Tout ces éléments encouragent les individus à penser que chacun mérite sa place, et qu'il faut
adopter une posture méritocratique pour être juste.
La méritocratie se justifie donc en se disant juste, mais n'oublions pas que ce qui la justifie se
base sur une erreur de jugement, sur des comportements instinctifs erronés dû à l'Erreur
fondamentale d'attribution. Cette légitimation du système en place, inégal, et confrontant une classe
sociale dominante à une classe sociale dominée, trouve alors son sens et justifie même les
inégalités, comme dans l'ouvrage de fiction-sociologie de Young, sauf que celui-ci voit ce genre de
société tellement inconvenue pour une cohésion sociale saine et juste qu'il la tourne en boutade.

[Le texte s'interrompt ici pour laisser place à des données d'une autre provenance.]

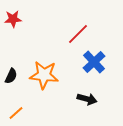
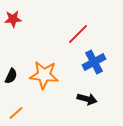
blue cross: rotated 15 degrees clockwise
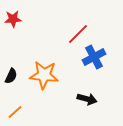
blue cross: moved 5 px up
orange line: moved 1 px left, 1 px up
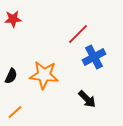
black arrow: rotated 30 degrees clockwise
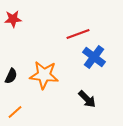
red line: rotated 25 degrees clockwise
blue cross: rotated 25 degrees counterclockwise
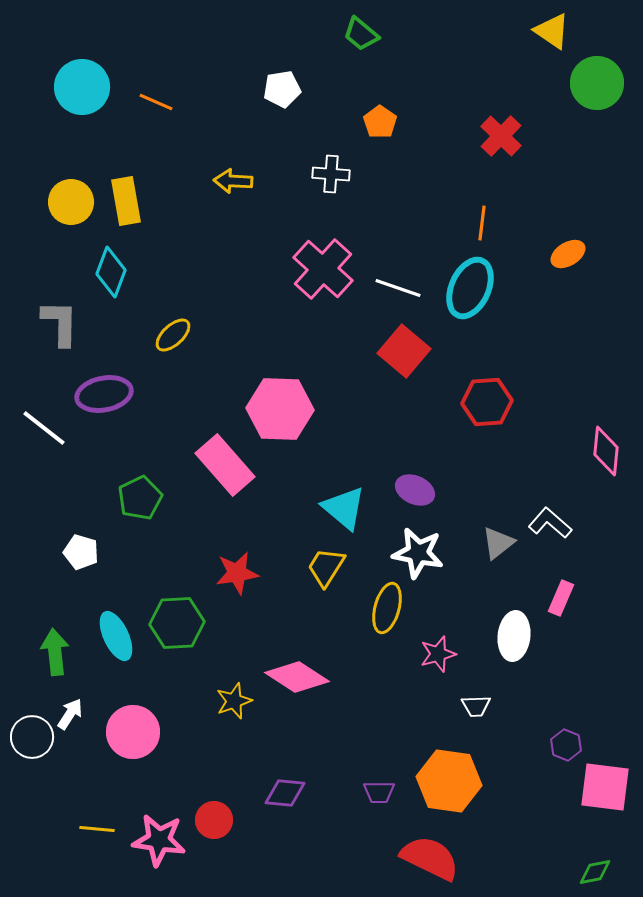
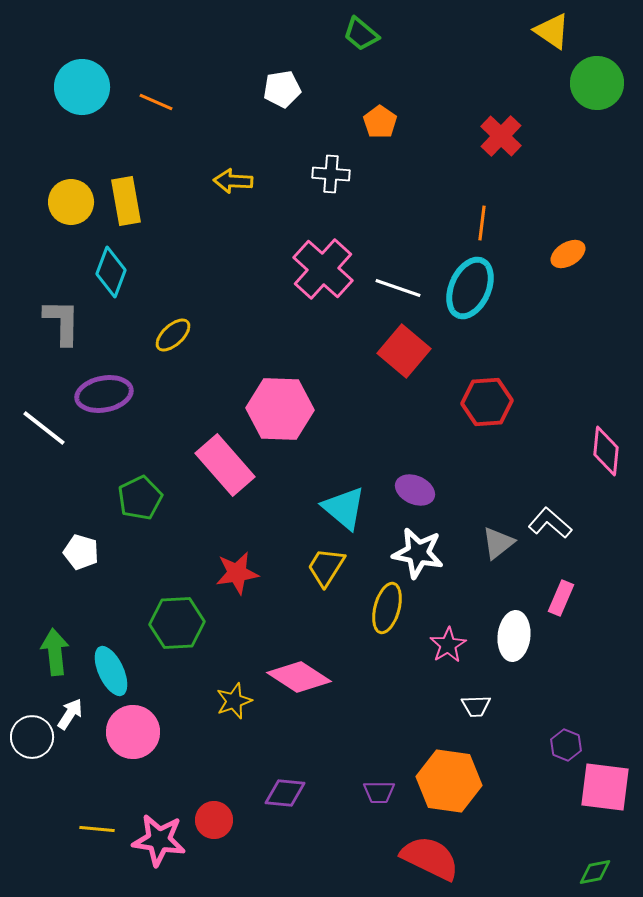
gray L-shape at (60, 323): moved 2 px right, 1 px up
cyan ellipse at (116, 636): moved 5 px left, 35 px down
pink star at (438, 654): moved 10 px right, 9 px up; rotated 15 degrees counterclockwise
pink diamond at (297, 677): moved 2 px right
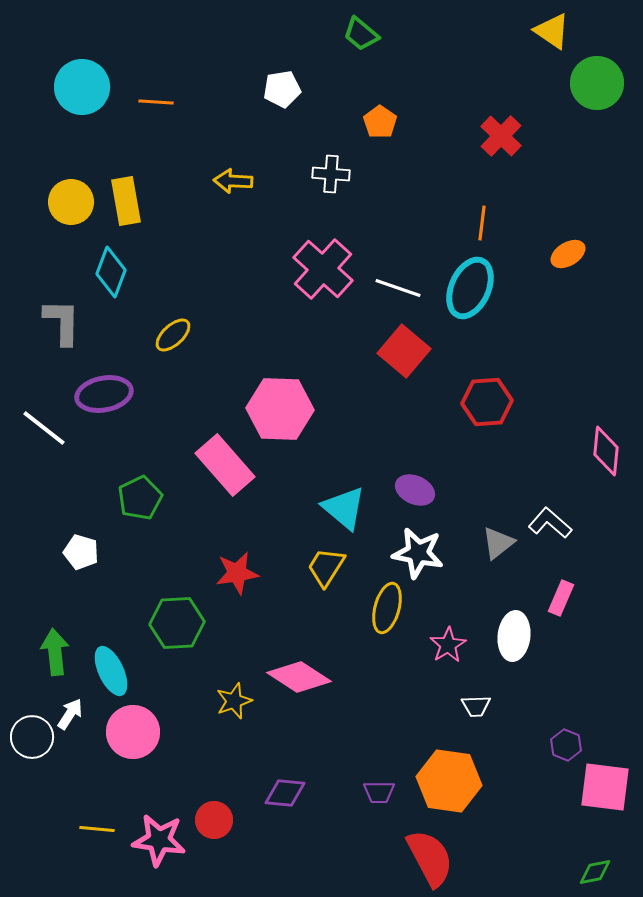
orange line at (156, 102): rotated 20 degrees counterclockwise
red semicircle at (430, 858): rotated 36 degrees clockwise
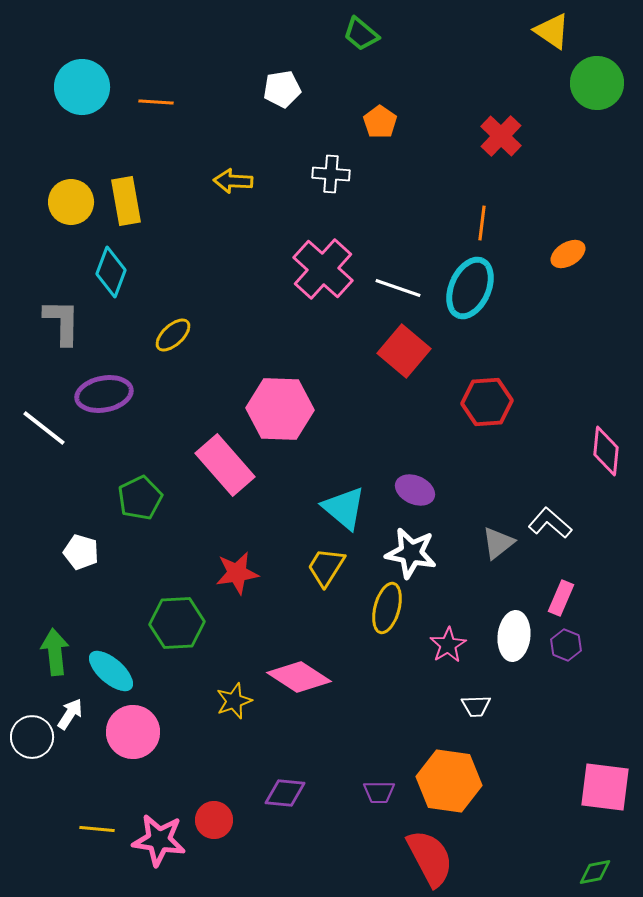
white star at (418, 553): moved 7 px left
cyan ellipse at (111, 671): rotated 24 degrees counterclockwise
purple hexagon at (566, 745): moved 100 px up
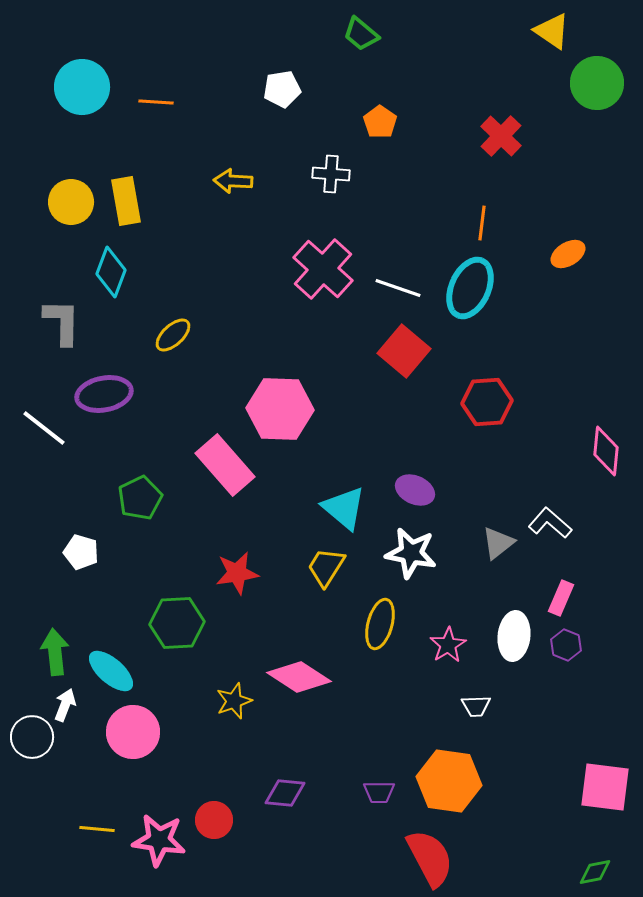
yellow ellipse at (387, 608): moved 7 px left, 16 px down
white arrow at (70, 714): moved 5 px left, 9 px up; rotated 12 degrees counterclockwise
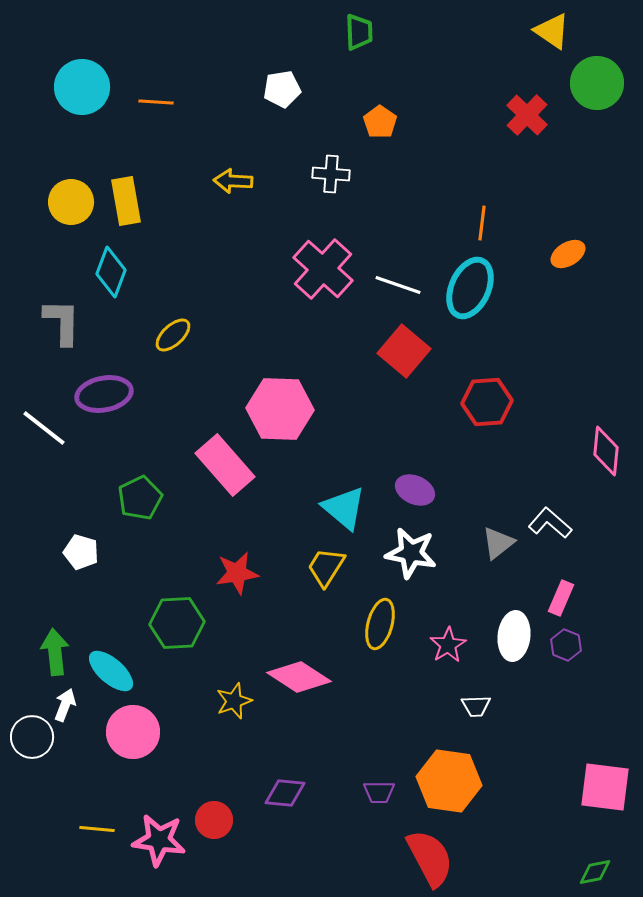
green trapezoid at (361, 34): moved 2 px left, 2 px up; rotated 132 degrees counterclockwise
red cross at (501, 136): moved 26 px right, 21 px up
white line at (398, 288): moved 3 px up
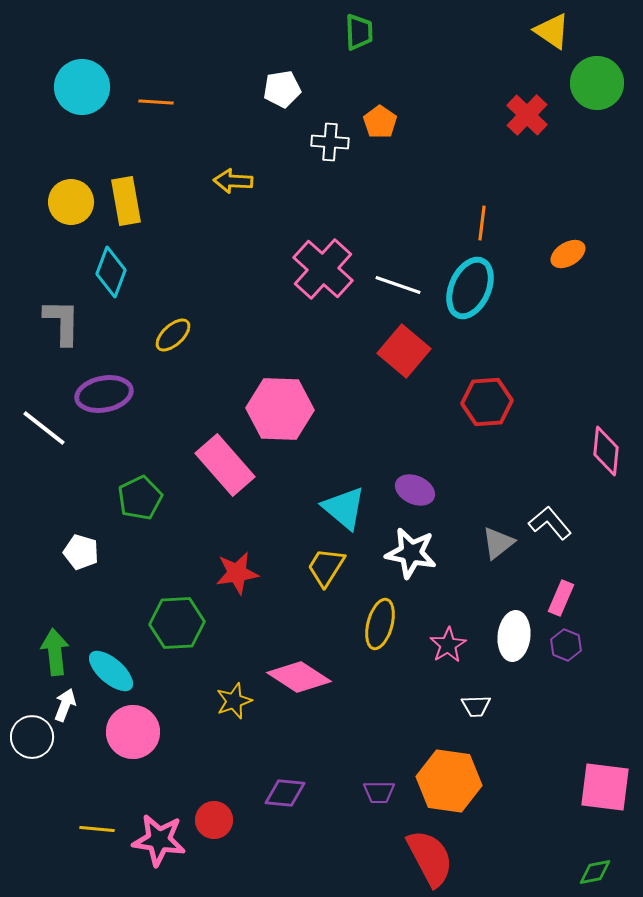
white cross at (331, 174): moved 1 px left, 32 px up
white L-shape at (550, 523): rotated 9 degrees clockwise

Plus que de la légitimer, il est important pour une société inégale de faire intérioriser aux
individus la constituant cette légitimité, pour ne pas perturber l'ordre social établit. Weber résume
très bien ce point de vue en disant :"Coutume et intérêts ne peuvent, pas plus que des motifs
d'alliance strictement rationnels en valeur, établir les fondements sûrs d'une domination. Un
facteur décisif plus large s'y ajoute normalement : la croyance à la légitimité. [...] Toutes
29 DURKHEIM
30 Dans le point suivant, nous verront que l'école inculque également la notion du mérite, en lien directe avec
l'individualisme ambiant.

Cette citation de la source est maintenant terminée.